How to use KNN classifier sklearn in python

MlopsHow-ToBeginner · 3 min read

How to Use KNN Classifier in sklearn with Python

To use the KNeighborsClassifier from sklearn in Python, first import it, then create an instance with the number of neighbors, fit it on training data, and finally predict labels for new data. This simple process allows you to classify data points based on their closest neighbors.

📐

Syntax

The basic syntax to use the KNN classifier in sklearn is:

KNeighborsClassifier(n_neighbors=5): creates the classifier with 5 neighbors by default.
fit(X_train, y_train): trains the model on your training features and labels.
predict(X_test): predicts labels for new data points.

python

from sklearn.neighbors import KNeighborsClassifier

# Create classifier with 3 neighbors
knn = KNeighborsClassifier(n_neighbors=3)

# Train the classifier
knn.fit(X_train, y_train)

# Predict labels
predictions = knn.predict(X_test)

💻

Example

This example shows how to use KNN to classify iris flower species using sklearn's built-in dataset.

python

from sklearn.datasets import load_iris
from sklearn.neighbors import KNeighborsClassifier
from sklearn.model_selection import train_test_split
from sklearn.metrics import accuracy_score

# Load iris dataset
iris = load_iris()
X = iris.data
y = iris.target

# Split data into train and test sets
X_train, X_test, y_train, y_test = train_test_split(X, y, test_size=0.3, random_state=42)

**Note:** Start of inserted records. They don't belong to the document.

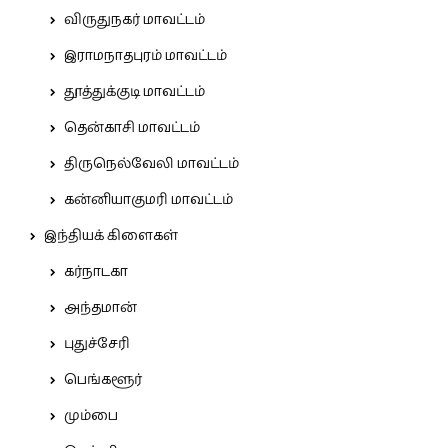
விருதுநகர் மாவட்டம்
இராமநாதபுரம் மாவட்டம்
தூத்துக்குடி மாவட்டம்
தென்காசி மாவட்டம்
திருநெல்வேலி மாவட்டம்
கன்னியாகுமரி மாவட்டம்
இந்தியக் கிளைகள்
கர்நாடகா
அந்தமான்
புதுச்சேரி
பெங்களூர்
மும்பை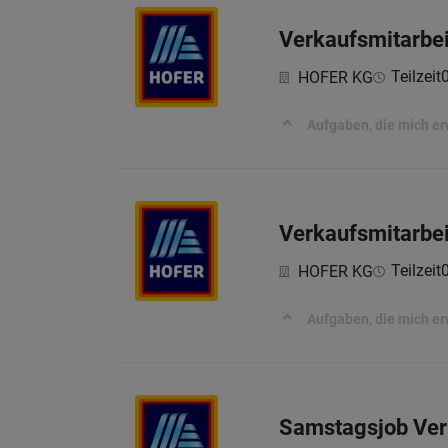
Verkaufsmitarbei
Teilzeit
HOFER KG
Aufgaben, die mich e
Verkaufsmitarbei
Teilzeit
HOFER KG
Aufgaben, die mich e
Samstagsjob Verk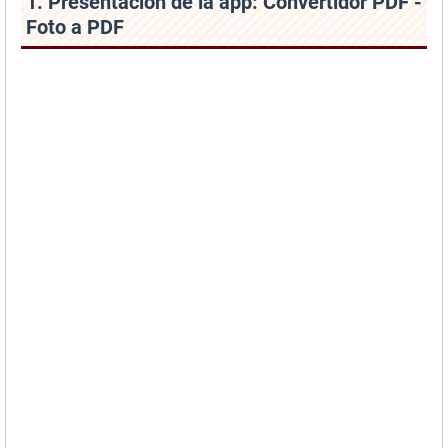
1. Presentación de la app: Convertidor PDF -
Foto a PDF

# Create KNN classifier with 3 neighbors
knn = KNeighborsClassifier(n_neighbors=3)

# Train the model
knn.fit(X_train, y_train)

# Predict on test data
y_pred = knn.predict(X_test)

# Calculate accuracy
accuracy = accuracy_score(y_test, y_pred)
print(f"Accuracy: {accuracy:.2f}")

Output

Accuracy: 1.00

⚠️

Common Pitfalls

Common mistakes when using KNN include:

Not scaling features: KNN uses distance, so features should be scaled for fair comparison.
Choosing wrong n_neighbors: Too small can cause noise sensitivity, too large can smooth out classes.
Using KNN on very large datasets without optimization can be slow.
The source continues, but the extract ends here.